David Pugliese, writing in the Ottawa Citizen, reports that “The Royal Canadian Air Force’s Joint Unmanned Surveillance and Target Acquisition System or JUSTAS is currently in the options analysis phase, the RCAF announced Tuesday … [which is a pretty mundane status, except foe the fact that] … In 2007 the Canadian Forces noted that JUSTAS had officially entered its options analysis phase. Options analysis allows departmental senior management to make informed decision on the best way to implement a project. During this phase, options are formulated, cost and benefits assessed, and a business case for the options developed.“
That’s ten year to formulate options, assess costs and benefits and develop a business case. All the RCAF has managed to do in that decade is to change the name of the project from Joint Unmanned Surveillance and Target Acquisition System (JUSTAS) to Remotely Piloted Aircraft Systems (RPAS). I’m not sure how big the project staff is but if it more than one very, very low ranked, part time clerk then I don’t think the Canadian taxpayer is getting value for money.
Why has that happened?
Most likely because, despite the fact (and I believe it is a fact) that most senior RCAF officers and, indeed, most admirals and generals and others tasked with assessing what Canada needs to give effect to the government’s policies and priorities, a few people, mostly on the political side will not allow this project to come up to the decision and funding levels. The cabinet does not want to hear about drones for Canada, so the project languishes in limbo.

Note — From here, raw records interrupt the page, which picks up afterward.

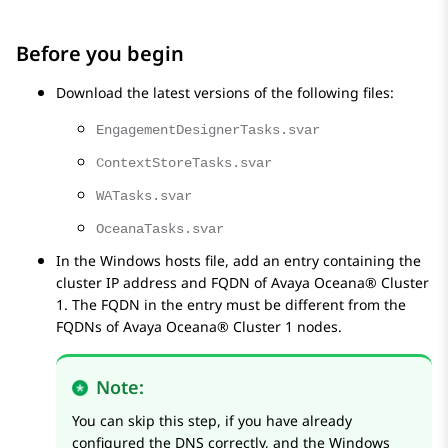
Before you begin
Download the latest versions of the following files:
EngagementDesignerTasks.svar
ContextStoreTasks.svar
WATasks.svar
OceanaTasks.svar
In the Windows hosts file, add an entry containing the
cluster IP address and FQDN of
Avaya Oceana®
Cluster
1
. The FQDN in the entry must be different from the
FQDNs of
Avaya Oceana®
Cluster 1
nodes.
Note:
You can skip this step, if you have already
configured the DNS correctly, and the Windows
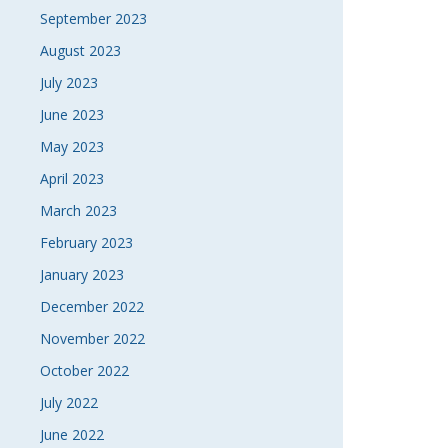
September 2023
August 2023
July 2023
June 2023
May 2023
April 2023
March 2023
February 2023
January 2023
December 2022
November 2022
October 2022
July 2022
June 2022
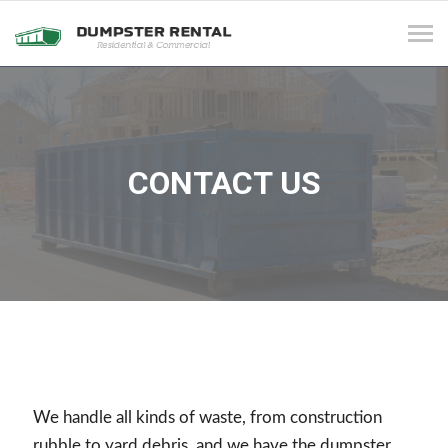
Tog
navi
CONTACT US
We handle all kinds of waste, from construction
rubble to yard debris, and we have the dumpster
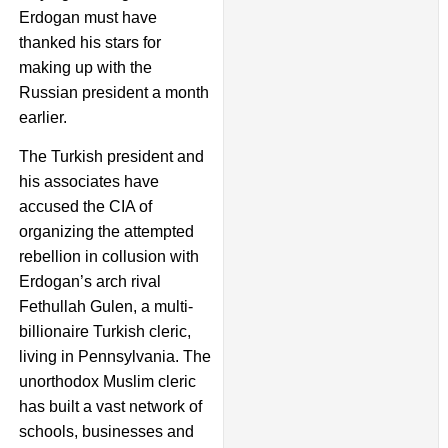
Erdogan must have
thanked his stars for
making up with the
Russian president a month
earlier.
The Turkish president and
his associates have
accused the CIA of
organizing the attempted
rebellion in collusion with
Erdogan’s arch rival
Fethullah Gulen, a multi-
billionaire Turkish cleric,
living in Pennsylvania. The
unorthodox Muslim cleric
has built a vast network of
schools, businesses and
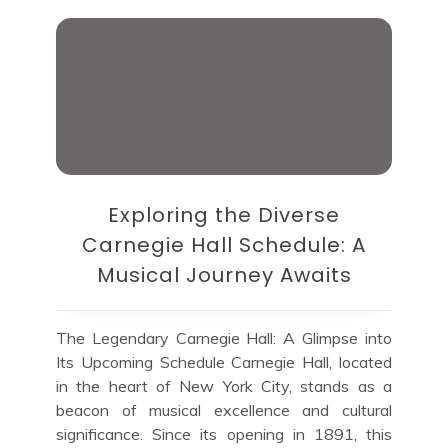
Exploring the Diverse
Carnegie Hall Schedule: A
Musical Journey Awaits
The Legendary Carnegie Hall: A Glimpse into
Its Upcoming Schedule Carnegie Hall, located
in the heart of New York City, stands as a
beacon of musical excellence and cultural
significance. Since its opening in 1891, this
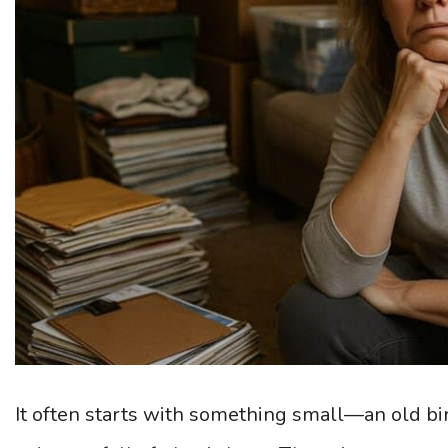
It often starts with something small—an old bir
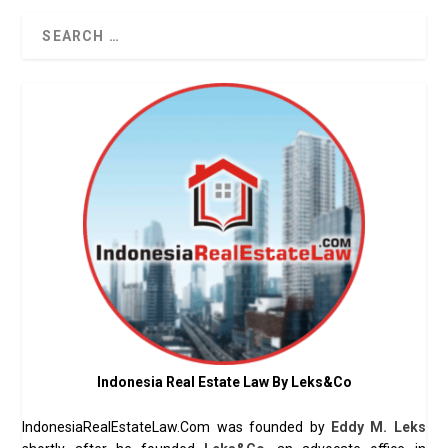
Indonesia Real Estate Law By Leks&Co
IndonesiaRealEstateLaw.Com was founded by
Eddy M. Leks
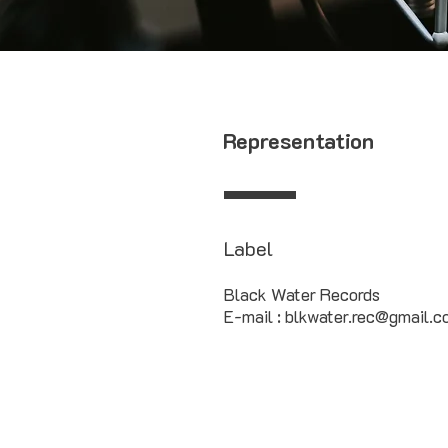
Representation
Label
Black Water Records
E-mail : blkwater.rec@gmail.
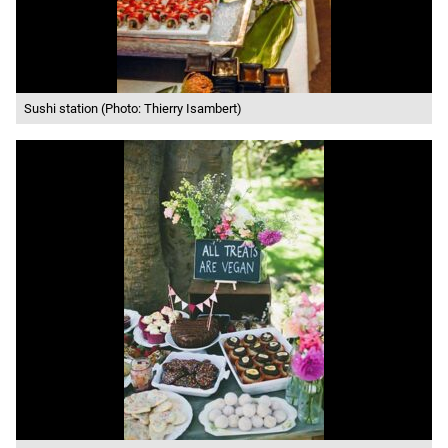
Sushi station (Photo: Thierry Isambert)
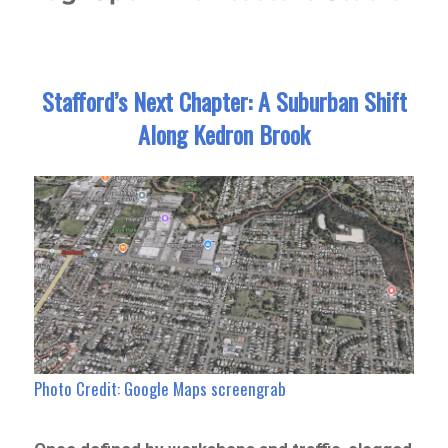
Stafford’s Next Chapter: A Suburban Shift
Along Kedron Brook
Photo Credit: Google Maps screengrab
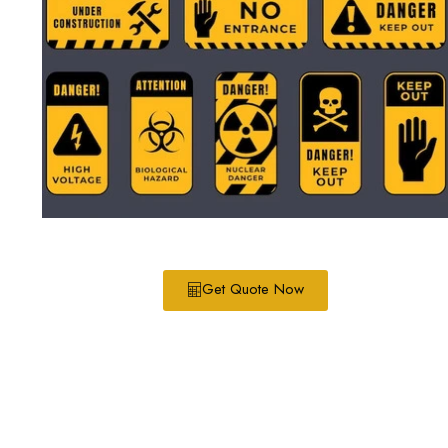
Get Quote Now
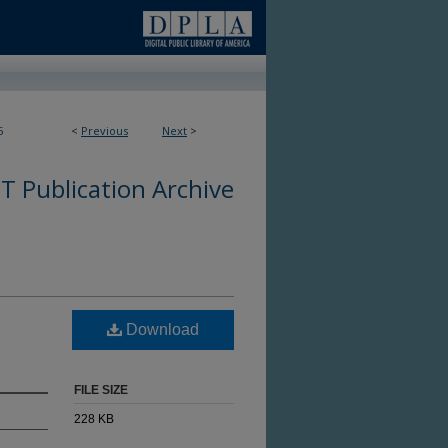
5
<
Previous
Next
>
 Publication Archive
Download
FILE SIZE
228 KB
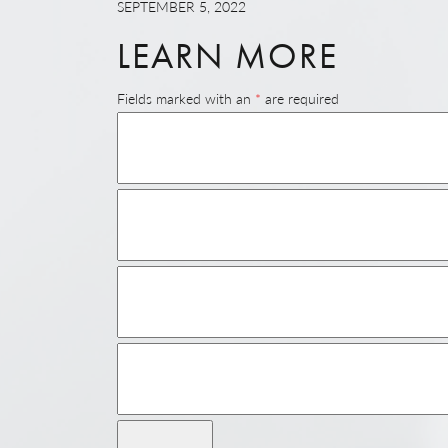
SEPTEMBER 5, 2022
LEARN MORE
Fields marked with an
*
are required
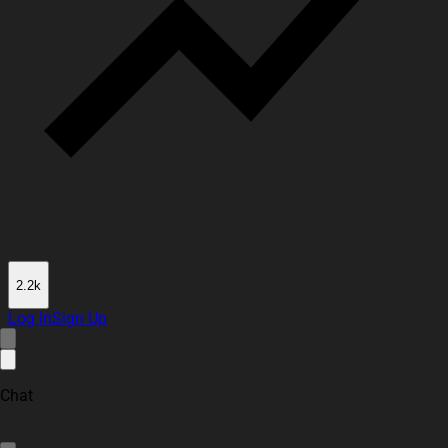
2.2k
Log In
Sign Up
Chat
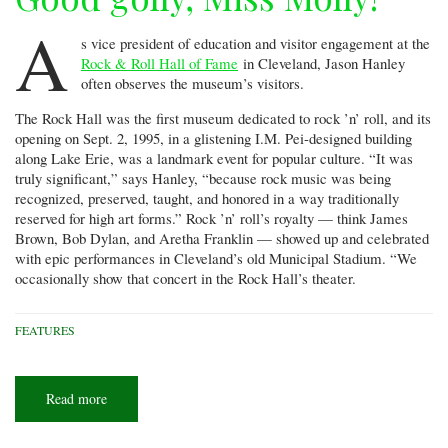
A
s vice president of education and visitor engagement at the
Rock & Roll Hall of Fame
in Cleveland, Jason Hanley
often observes the museum’s visitors.
The Rock Hall was the first museum dedicated to rock ’n’ roll, and its
opening on Sept. 2, 1995, in a glistening I.M. Pei-designed building
along Lake Erie, was a landmark event for popular culture. “It was
truly significant,” says Hanley, “because rock music was being
recognized, preserved, taught, and honored in a way traditionally
reserved for high art forms.” Rock ’n’ roll’s royalty — think James
Brown, Bob Dylan, and Aretha Franklin — showed up and celebrated
with epic performances in Cleveland’s old Municipal Stadium. “We
occasionally show that concert in the Rock Hall’s theater.
FEATURES
Read more
about
Good
golly,
Miss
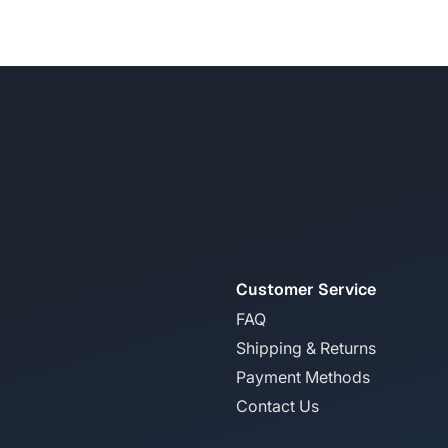
Customer Service
FAQ
Shipping & Returns
Payment Methods
Contact Us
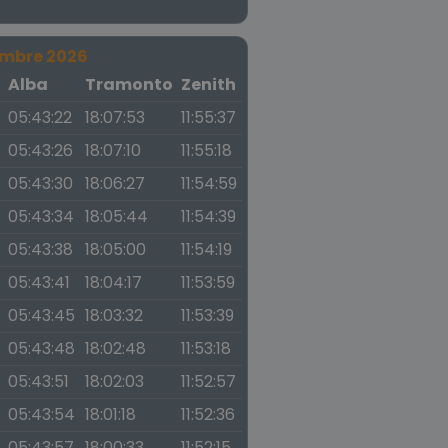
embre 2026
a
Alba
Tramonto
Zenith
05:43:22
18:07:53
11:55:37
05:43:26
18:07:10
11:55:18
05:43:30
18:06:27
11:54:59
05:43:34
18:05:44
11:54:39
05:43:38
18:05:00
11:54:19
05:43:41
18:04:17
11:53:59
05:43:45
18:03:32
11:53:39
05:43:48
18:02:48
11:53:18
05:43:51
18:02:03
11:52:57
05:43:54
18:01:18
11:52:36
05:43:57
18:00:33
11:52:15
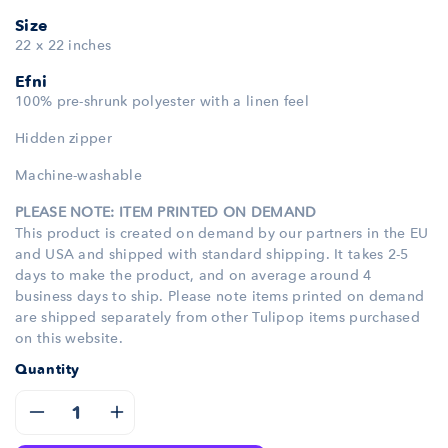
Size
22 x 22 inches
Efni
100% pre-shrunk polyester with a linen feel
Hidden zipper
Machine-washable
PLEASE NOTE: ITEM PRINTED ON DEMAND
This product is created on demand by our partners in the EU
and USA and shipped with standard shipping. It takes 2-5
days to make the product, and on average around 4
business days to ship. Please note items printed on demand
are shipped separately from other Tulipop items purchased
on this website.
Quantity
Decrease
Increase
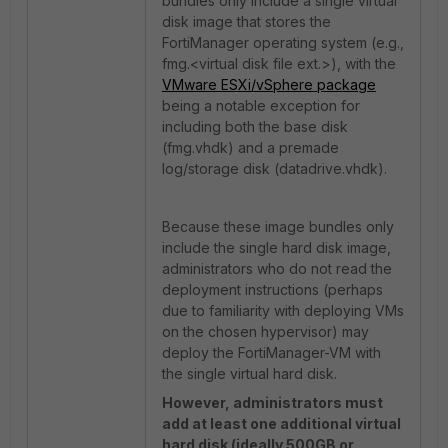
bundles only include a single virtual
disk image that stores the
FortiManager operating system (e.g.,
fmg.<virtual disk file ext.>), with the
VMware ESXi/vSphere package
being a notable exception for
including both the base disk
(fmg.vhdk) and a premade
log/storage disk (datadrive.vhdk).
Because these image bundles only
include the single hard disk image,
administrators who do not read the
deployment instructions (perhaps
due to familiarity with deploying VMs
on the chosen hypervisor) may
deploy the FortiManager-VM with
the single virtual hard disk.
However, administrators must
add at least one additional virtual
hard disk (ideally 500GB or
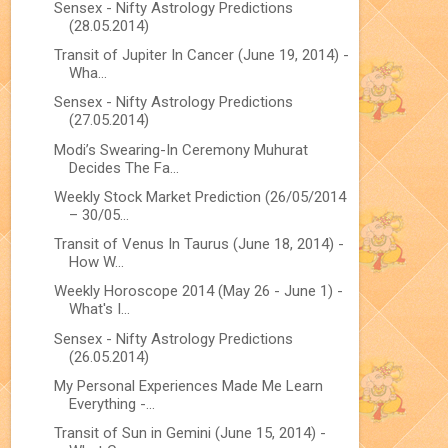
Sensex - Nifty Astrology Predictions
(28.05.2014)
Transit of Jupiter In Cancer (June 19, 2014) -
Wha...
Sensex - Nifty Astrology Predictions
(27.05.2014)
Modi’s Swearing-In Ceremony Muhurat
Decides The Fa...
Weekly Stock Market Prediction (26/05/2014
– 30/05...
Transit of Venus In Taurus (June 18, 2014) -
How W...
Weekly Horoscope 2014 (May 26 - June 1) -
What's I...
Sensex - Nifty Astrology Predictions
(26.05.2014)
My Personal Experiences Made Me Learn
Everything -...
Transit of Sun in Gemini (June 15, 2014) -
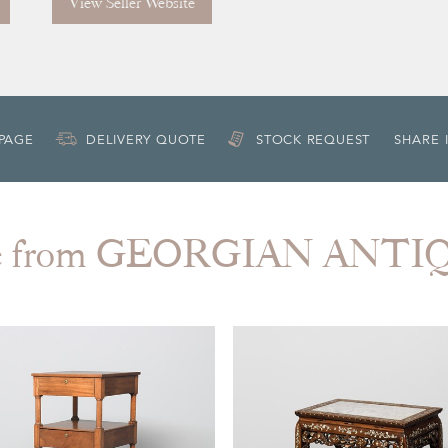
View Seller Website
 PAGE
DELIVERY QUOTE
STOCK REQUEST
SHARE 
e from GEORGIAN ANTI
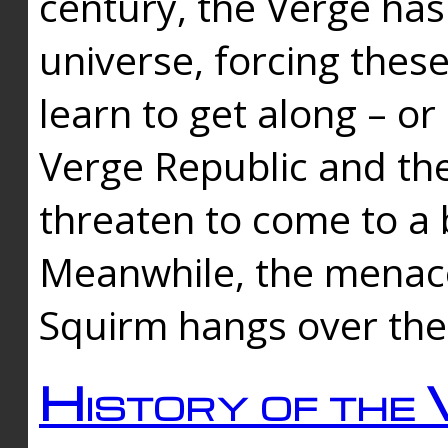
century, the Verge has
universe, forcing thes
learn to get along – or
Verge Republic and the
threaten to come to a 
Meanwhile, the menace
Squirm hangs over the
History of the 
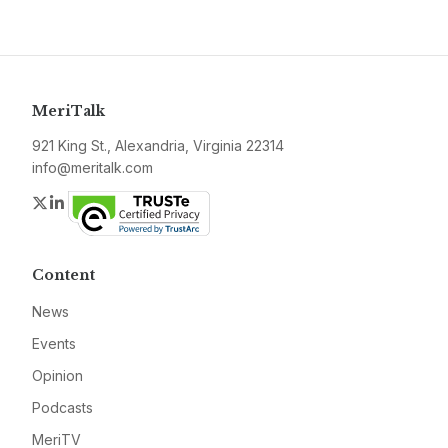
MeriTalk
921 King St., Alexandria, Virginia 22314
info@meritalk.com
Twitter
LinkedIn
Content
News
Events
Opinion
Podcasts
MeriTV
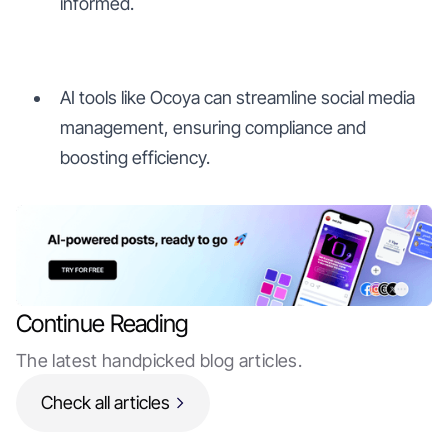
informed.
AI tools like Ocoya can streamline social media
management, ensuring compliance and
boosting efficiency.
Continue Reading
The latest handpicked blog articles.
Check all articles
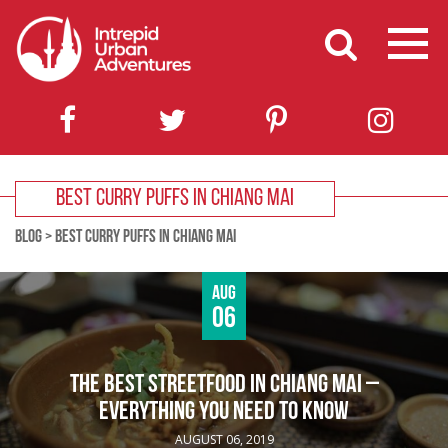
BEST CURRY PUFFS IN CHIANG MAI
BLOG
>
BEST CURRY PUFFS IN CHIANG MAI
Aug
06
THE BEST STREETFOOD IN CHIANG MAI –
EVERYTHING YOU NEED TO KNOW
AUGUST 06, 2019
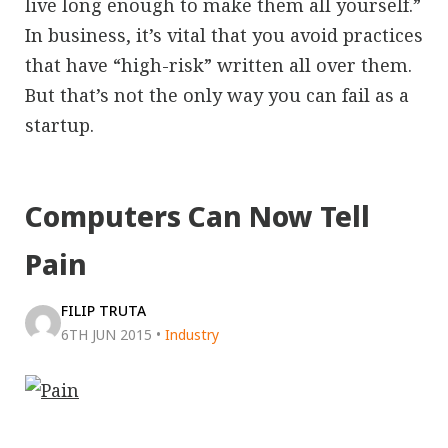
live long enough to make them all yourself.”
In business, it’s vital that you avoid practices
that have “high-risk” written all over them.
But that’s not the only way you can fail as a
startup.
Computers Can Now Tell
Pain
FILIP TRUTA
6TH JUN 2015
•
Industry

Maybe it’s time to throw in the towel, to surrender, to just quit pretending that the government of the day, Conservative or Liberal, cares enough about the military to equip it with the tools that almost every modern force from Australia to Turkey use … good grief even Botswana, Ireland and Tunisia use armed remotely piloted vehicles. The technology is neither new nor unproven.
The simple fact is that, in official Ottawa, the public relations professionals understand that most Canadians equate a remotely piloted vehicle (RPV) with President Obama ordering drone strikes on unarmed civilians in some poor, remote, dusty village. Those PR professionals, who are trusted far more on strategic issues than are bureaucrats and generals, keep telling the politicians that RPVs are political poison. The Canadian Forces will not get a useful RPV until:
- There are Canadian troops back in full scale combat ~ we used RPVs to very good effect in Afghanistan; or
- Politicians begin to think about something more than how
to winnot to lose the next election.